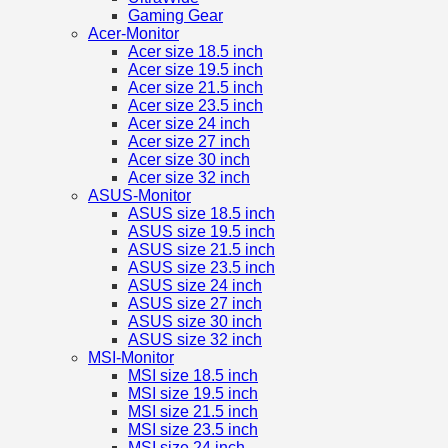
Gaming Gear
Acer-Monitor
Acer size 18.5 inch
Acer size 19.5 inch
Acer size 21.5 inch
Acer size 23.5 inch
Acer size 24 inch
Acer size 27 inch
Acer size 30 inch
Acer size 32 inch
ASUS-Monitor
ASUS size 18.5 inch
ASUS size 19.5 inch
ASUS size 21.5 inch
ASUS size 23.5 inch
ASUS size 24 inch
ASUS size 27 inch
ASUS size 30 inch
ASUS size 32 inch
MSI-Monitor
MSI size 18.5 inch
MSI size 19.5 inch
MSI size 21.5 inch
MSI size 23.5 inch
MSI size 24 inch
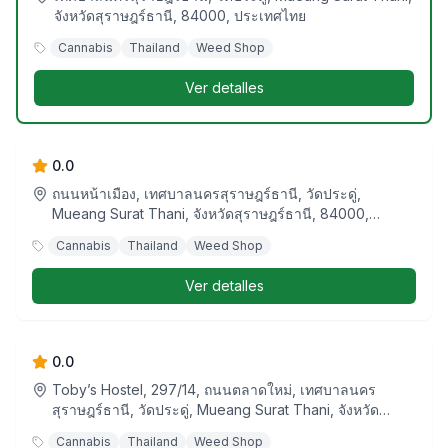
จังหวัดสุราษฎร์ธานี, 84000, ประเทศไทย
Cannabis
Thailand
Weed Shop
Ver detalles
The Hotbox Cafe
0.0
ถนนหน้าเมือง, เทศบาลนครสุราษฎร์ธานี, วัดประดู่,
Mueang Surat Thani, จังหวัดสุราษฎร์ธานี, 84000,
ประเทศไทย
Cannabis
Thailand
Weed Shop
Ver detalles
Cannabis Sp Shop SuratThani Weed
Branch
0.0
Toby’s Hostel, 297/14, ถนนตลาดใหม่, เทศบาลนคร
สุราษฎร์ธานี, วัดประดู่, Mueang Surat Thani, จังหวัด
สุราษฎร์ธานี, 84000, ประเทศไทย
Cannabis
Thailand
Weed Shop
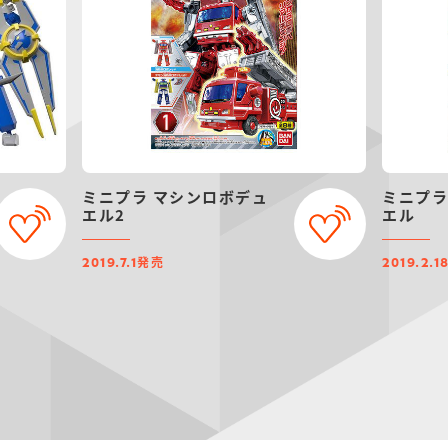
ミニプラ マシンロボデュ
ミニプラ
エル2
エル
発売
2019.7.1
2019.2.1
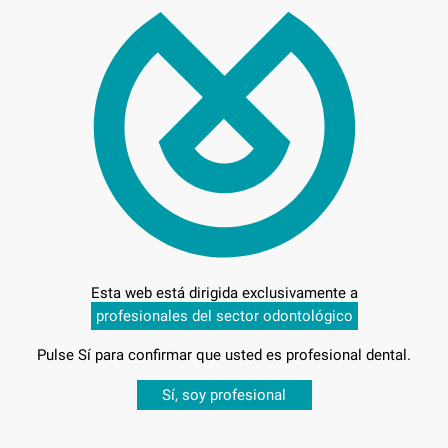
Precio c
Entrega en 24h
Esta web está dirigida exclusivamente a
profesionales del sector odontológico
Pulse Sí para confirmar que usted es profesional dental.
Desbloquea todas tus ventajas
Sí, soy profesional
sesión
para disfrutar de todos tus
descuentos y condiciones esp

...

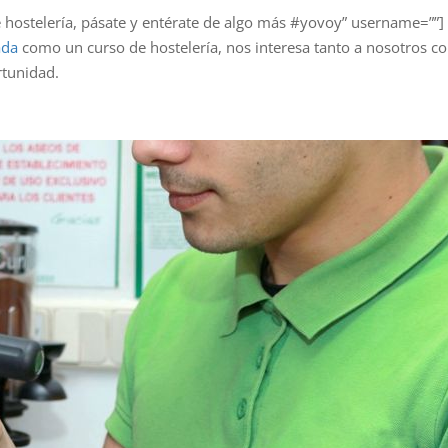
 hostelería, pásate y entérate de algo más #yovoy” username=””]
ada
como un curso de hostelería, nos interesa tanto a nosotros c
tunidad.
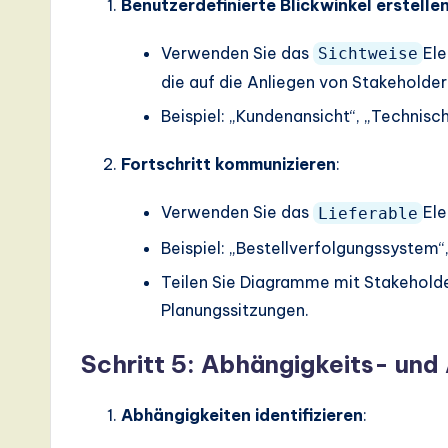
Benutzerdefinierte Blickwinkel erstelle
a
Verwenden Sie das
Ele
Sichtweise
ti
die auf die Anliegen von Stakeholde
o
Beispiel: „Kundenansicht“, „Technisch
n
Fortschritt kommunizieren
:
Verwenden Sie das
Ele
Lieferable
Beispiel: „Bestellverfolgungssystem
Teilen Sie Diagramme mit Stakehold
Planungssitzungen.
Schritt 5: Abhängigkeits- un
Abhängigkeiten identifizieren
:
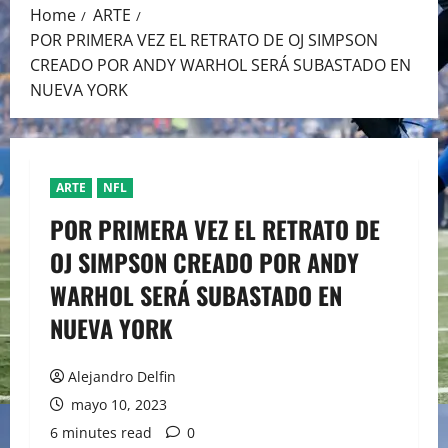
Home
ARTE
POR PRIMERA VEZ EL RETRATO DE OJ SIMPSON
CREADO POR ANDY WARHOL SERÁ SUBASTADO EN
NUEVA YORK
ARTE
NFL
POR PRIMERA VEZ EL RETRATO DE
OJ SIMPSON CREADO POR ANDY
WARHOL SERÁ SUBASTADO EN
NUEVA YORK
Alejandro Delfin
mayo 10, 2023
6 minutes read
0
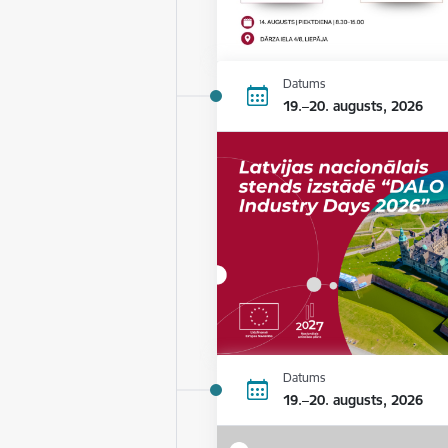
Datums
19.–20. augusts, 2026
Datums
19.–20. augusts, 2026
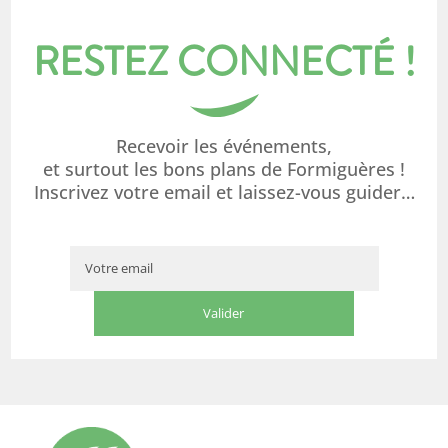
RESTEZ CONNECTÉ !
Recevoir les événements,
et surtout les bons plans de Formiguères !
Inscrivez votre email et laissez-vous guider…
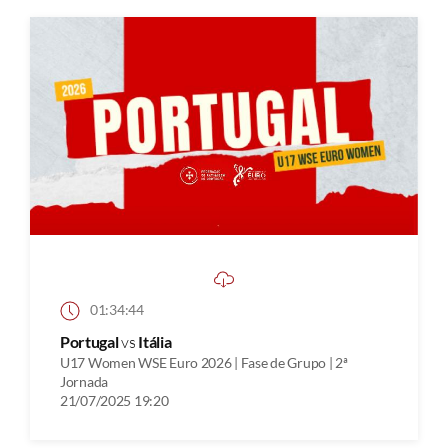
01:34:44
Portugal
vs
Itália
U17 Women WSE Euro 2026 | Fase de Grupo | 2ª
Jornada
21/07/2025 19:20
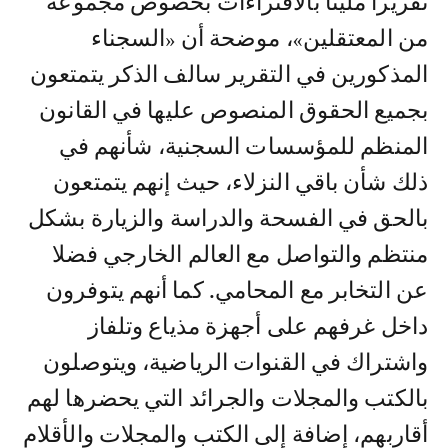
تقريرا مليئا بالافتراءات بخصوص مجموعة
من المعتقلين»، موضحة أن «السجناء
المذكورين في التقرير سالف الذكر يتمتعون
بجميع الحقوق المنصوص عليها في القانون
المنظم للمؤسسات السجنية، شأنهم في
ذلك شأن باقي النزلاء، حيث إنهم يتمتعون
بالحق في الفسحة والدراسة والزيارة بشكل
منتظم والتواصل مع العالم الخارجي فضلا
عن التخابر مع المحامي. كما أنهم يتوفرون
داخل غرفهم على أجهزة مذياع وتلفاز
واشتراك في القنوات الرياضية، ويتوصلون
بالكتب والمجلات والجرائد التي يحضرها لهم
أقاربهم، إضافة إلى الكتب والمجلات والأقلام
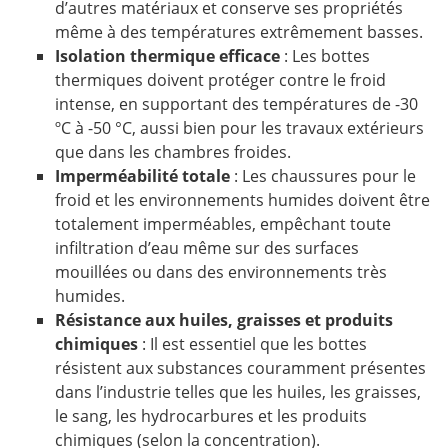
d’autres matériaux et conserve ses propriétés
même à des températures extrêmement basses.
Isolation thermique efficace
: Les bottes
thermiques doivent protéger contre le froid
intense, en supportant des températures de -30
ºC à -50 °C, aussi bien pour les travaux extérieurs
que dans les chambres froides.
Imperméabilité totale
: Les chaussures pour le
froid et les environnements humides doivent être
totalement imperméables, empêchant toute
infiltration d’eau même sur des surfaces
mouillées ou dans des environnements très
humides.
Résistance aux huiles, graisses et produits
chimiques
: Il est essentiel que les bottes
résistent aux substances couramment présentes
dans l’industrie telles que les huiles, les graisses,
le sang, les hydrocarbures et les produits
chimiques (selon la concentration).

__Instructions for the task__
State how many lines in the entries above hold the word "RETRATO", with no further text.

__Expected output__
2